Material supplied:
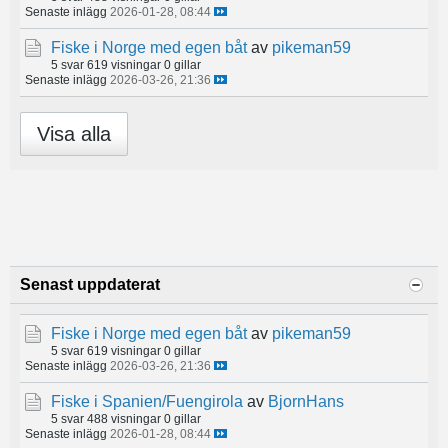
Senaste inlägg
2026-01-28, 08:44
Fiske i Norge med egen båt
av
pikeman59
5 svar
619 visningar
0 gillar
Senaste inlägg
2026-03-26, 21:36
Visa alla
Senast uppdaterat
Fiske i Norge med egen båt
av
pikeman59
5 svar
619 visningar
0 gillar
Senaste inlägg
2026-03-26, 21:36
Fiske i Spanien/Fuengirola
av
BjornHans
5 svar
488 visningar
0 gillar
Senaste inlägg
2026-01-28, 08:44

Exercise requirements:
Retype all the entries exactly; drop the pictures.

Task response:
Senaste inlägg
2026-01-28, 08:44
Fiske i Norge med egen båt
av
pikeman59
5 svar
619 visningar
0 gillar
Senaste inlägg
2026-03-26, 21:36
Visa alla
Senast uppdaterat
Fiske i Norge med egen båt
av
pikeman59
5 svar
619 visningar
0 gillar
Senaste inlägg
2026-03-26, 21:36
Fiske i Spanien/Fuengirola
av
BjornHans
5 svar
488 visningar
0 gillar
Senaste inlägg
2026-01-28, 08:44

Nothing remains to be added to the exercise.